"There are some people," Christina said, the words coming from her lips almost involuntarily "who would be afraid to ask you to marry them, just because of your money and position."

"I don't see why a man's silly pride should stand in the way of his love," Cicely retorted; but Christina shook her head sagely.

"Ah! but men do let their pride spoil their love," she said, "and they let their pride spoil other people's lives too," she added, with a wisdom beyond her years. "A man might easily think it would be dishonourable to ask you to marry him—a man who was not rich, or distinguished." She spoke very slowly; in some odd way it seemed, even to herself, as though the words were put into her mouth to speak, and as she uttered them she was looking so intently out of the window, that she did not observe the varying expressions of emotions that flitted over Cicely's face.

"One would not know how to beat down the sort of pride you describe," she answered, after a pause, during which Christina's eyes fixed themselves upon a flock of pigeons, wheeling about the plane-trees in the square. "A woman is so tied, so handicapped; she can only possess her soul in patience, and wait."

"I don't believe I should wait," again it seemed to Christina, as though the words were being forced from her. "If I knew that only pride, silly, ridiculous pride, was holding a man back, a man who loved me and I him—well, I don't believe I would wait. I think—there's a limit to possessing one's soul in patience."

"But Christina—surely!"—Cicely's blue eyes opened wide, she looked into the girl's animated face, with wondering incredulity.

"Surely—yes," Christina answered with an audacious little laugh. "If the man cared for me, and I knew it, I—would not let his pride spoil his life and mine. If he was too proud to ask me—why, then, I should ask him—that is all." With the laughing words, she turned and left the room, murmuring that it was time she attended to Baba's tea; but after she had gone, Cicely sat very still, her mind haunted by the words the other had just spoken.

"I would not let his pride spoil his life and mine. If he was too proud to ask me—why, then, I should ask him, that is all."

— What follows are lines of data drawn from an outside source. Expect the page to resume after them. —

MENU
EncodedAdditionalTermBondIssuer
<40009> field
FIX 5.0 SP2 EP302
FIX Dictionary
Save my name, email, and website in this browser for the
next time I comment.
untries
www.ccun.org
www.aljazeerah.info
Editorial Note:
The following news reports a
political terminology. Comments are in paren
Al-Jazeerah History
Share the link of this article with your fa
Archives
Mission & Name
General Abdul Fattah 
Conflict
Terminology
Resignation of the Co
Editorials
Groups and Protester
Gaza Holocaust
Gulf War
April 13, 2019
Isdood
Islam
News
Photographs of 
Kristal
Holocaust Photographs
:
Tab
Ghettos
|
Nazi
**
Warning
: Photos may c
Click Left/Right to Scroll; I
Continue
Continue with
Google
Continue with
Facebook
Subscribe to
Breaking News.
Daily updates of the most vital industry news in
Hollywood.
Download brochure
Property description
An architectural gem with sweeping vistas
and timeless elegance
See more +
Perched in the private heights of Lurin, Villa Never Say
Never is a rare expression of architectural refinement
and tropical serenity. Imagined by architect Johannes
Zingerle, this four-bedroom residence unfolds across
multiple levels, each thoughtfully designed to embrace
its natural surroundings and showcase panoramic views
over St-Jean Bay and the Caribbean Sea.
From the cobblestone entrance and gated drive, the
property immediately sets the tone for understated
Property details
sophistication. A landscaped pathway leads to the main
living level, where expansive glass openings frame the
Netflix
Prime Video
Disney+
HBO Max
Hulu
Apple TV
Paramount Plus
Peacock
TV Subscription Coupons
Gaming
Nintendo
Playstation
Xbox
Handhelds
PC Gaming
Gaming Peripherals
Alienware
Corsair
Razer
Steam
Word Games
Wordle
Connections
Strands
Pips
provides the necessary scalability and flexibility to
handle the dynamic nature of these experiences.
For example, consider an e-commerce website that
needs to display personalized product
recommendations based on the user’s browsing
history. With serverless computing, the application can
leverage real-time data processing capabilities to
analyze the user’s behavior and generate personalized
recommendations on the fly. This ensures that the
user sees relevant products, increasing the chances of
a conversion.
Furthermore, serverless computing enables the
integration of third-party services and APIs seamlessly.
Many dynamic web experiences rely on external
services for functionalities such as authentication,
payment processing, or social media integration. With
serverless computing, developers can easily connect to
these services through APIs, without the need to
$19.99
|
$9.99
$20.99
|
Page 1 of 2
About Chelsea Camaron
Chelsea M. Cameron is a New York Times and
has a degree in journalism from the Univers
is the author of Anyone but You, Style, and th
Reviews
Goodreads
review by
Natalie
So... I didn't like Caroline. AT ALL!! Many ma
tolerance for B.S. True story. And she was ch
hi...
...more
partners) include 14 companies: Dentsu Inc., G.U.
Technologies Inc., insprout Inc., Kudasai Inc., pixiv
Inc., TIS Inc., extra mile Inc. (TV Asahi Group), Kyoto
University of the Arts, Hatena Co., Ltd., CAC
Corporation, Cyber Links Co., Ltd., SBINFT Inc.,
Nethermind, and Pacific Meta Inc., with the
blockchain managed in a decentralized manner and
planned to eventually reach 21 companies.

"But such a big 'all,'" Cicely reflected, her eyes, like Christina's, following the wheeling flight of the wood-pigeons about the plane-trees' tops; "it is such an impossible thing even to contemplate doing, and yet——"

And yet! Sitting there alone, she reviewed the past happy years, when John had been her safeguard, her protector, the shadow of a great rock in her life, shielding her from everything that could hurt or vex her. And after those years of full content had come the lean years of sorrow—the blank desolation of her widowhood, the loneliness, the overpowering loneliness, which no kindly friends nor kindred could really lessen or assuage. And now, new possibilities of happiness seemed to be opening before her, if—but again it was such a big "if." How could she put out her hand to snatch at what had not been offered to her, what might never be offered to her, but which, nevertheless, she knew with a woman's sure knowledge was hers?